One suspended piece, a scenic element for a dance piece, is reminiscent of a Calder mobile.
One shimmering and gorgeous medium piece – entitled “Flora (Topology), 1973” – is comprised of sheets of bronze teamed with wires topped with balls, all bronze. Closer examination reveals that the sculpture is raised on a platform and its construction includes a “kinetic engine.” Is it, thus, a moving sculpture? It is indeed! Unfortunately, the piece is considered too fragile to be displayed in motion. One imagines a bell-like sound as the ball-topped wires tap the bronze sheets. Not so…
Having viewed a video of the work in motion, it proves disappointing — the wobbly rotation somewhat deficient in its mechanical execution… Oh well, not all art experiments are 100% successful. In this case, the work presents well as a stationery piece and it’s actually best left to the viewer’s imagination as to what it would look or sound like in motion.

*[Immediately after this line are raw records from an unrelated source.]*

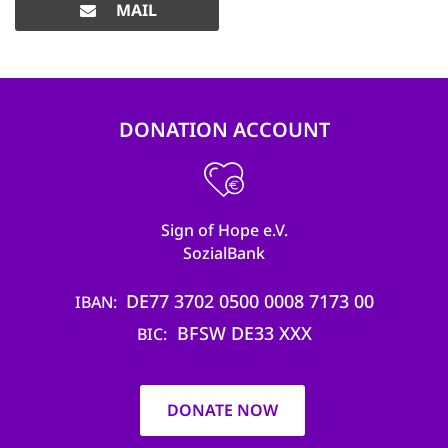
MAIL
DONATION ACCOUNT
Sign of Hope e.V.
SozialBank
DE77 3702 0500 0008 7173 00
IBAN
BFSW DE33 XXX
BIC
DONATE NOW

Nevertheless, there is an unmistakable and driving sense of kinetic movement and energy within all her works, especially the pointillism of her ‘arrow’ paintings that depict schools of tiny arrows massing and converging like small fish or unseen air currents.
Falkenstein is remarkable for her exhaustive artistic exploration, having worked in every single media imaginable: paint, glass, etching, intaglio, collage, wood, metal, resin, wire, terra-cotta, and so on.
Claire Falkenstein: Beyond Sculpture marks the first comprehensive exhibition of her work since 1997, and covers her oeuvre that spans a career of 65 years.
From the press notes:
Over half of the works in Brett Weston: Significant Details have never been displayed before. Furthermore, Weston’s close-up, abstracted photographs show a different side of one of the most celebrated and prolific twentieth-century photographers who is best known for his high-contrast panoramic images.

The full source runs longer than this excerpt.